In the test run, detach tier was executed after fix layout was complete.
*** This bug has been marked as a duplicate of bug 1332957 ***
*** Bug 1333804 has been marked as a duplicate of this bug. ***
Partial RCA: there was a GFID mismatch found during detach operation.
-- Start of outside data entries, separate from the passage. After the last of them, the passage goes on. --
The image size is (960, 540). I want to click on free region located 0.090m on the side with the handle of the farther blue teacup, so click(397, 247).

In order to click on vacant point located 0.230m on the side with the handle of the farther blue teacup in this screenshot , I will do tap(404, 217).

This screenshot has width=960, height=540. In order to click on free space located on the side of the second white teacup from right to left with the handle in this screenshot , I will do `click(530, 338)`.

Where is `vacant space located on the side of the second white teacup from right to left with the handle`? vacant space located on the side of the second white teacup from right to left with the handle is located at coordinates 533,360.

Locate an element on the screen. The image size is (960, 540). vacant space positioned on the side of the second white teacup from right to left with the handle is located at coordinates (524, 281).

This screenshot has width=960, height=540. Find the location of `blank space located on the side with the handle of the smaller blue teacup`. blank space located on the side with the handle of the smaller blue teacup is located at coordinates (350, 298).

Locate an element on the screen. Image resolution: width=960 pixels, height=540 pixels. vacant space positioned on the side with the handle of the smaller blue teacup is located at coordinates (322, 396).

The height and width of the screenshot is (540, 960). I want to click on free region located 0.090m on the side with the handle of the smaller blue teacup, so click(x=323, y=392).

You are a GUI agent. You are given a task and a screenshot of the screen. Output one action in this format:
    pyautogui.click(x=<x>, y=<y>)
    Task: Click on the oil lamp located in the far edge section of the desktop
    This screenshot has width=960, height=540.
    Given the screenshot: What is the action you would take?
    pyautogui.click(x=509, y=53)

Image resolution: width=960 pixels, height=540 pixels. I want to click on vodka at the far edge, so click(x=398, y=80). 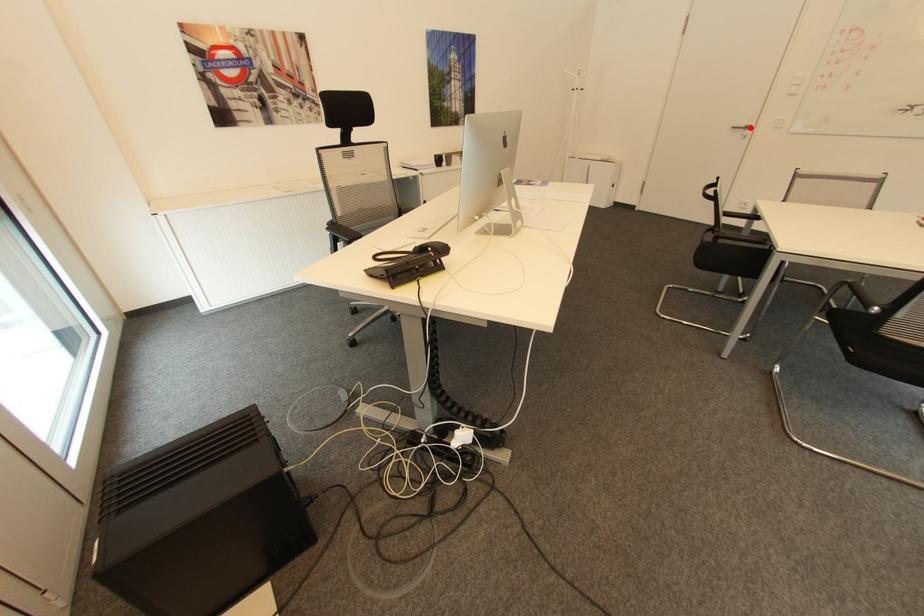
the error messages are : [2016-05-01 08:07:31.938737] W [MSGID: 122019] [ec-helpers.c:361:ec_loc_gfid_check] 0-ganesha-tier-disperse-0: Mismatching GFID's in loc [2016-05-01 08:07:31.938886] E [MSGID: 109023] [dht-rebalance.c:2353:gf_defrag_get_entry] 0-ganesha-tier-tier-dht: Migrate file failed:/linux-kernel/linux-4.5.2/Kbuild lookup failed [2016-05-01 08:07:31.938945] I [dht-rebalance.c:2672:gf_defrag_process_dir] 0-DHT: Found critical error from gf_defrag_get_entry [2016-05-01 08:07:31.939203] E [MSGID: 109111] [dht-rebalance.c:2943:gf_defrag_fix_layout] 0-ganesha-tier-tier-dht: gf_defrag_process_dir failed for directory: /linux-kernel/linux-4.5.2 [2016-05-01 08:07:31.939245] E [MSGID: 109016] [dht-rebalance.c:3120:gf_defrag_fix_layout] 0-ganesha-tier-tier-dht: Fix layout failed for /linux-kernel/linux-4.5.2 [2016-05-01 08:07:31.939264] E [MSGID: 109016] [dht-rebalance.c:3120:gf_defrag_fix_layout] 0-ganesha-tier-tier-dht: Fix layout failed for /linux-kernel
Discussed in scrum, QE is working on steps to make this reproducable.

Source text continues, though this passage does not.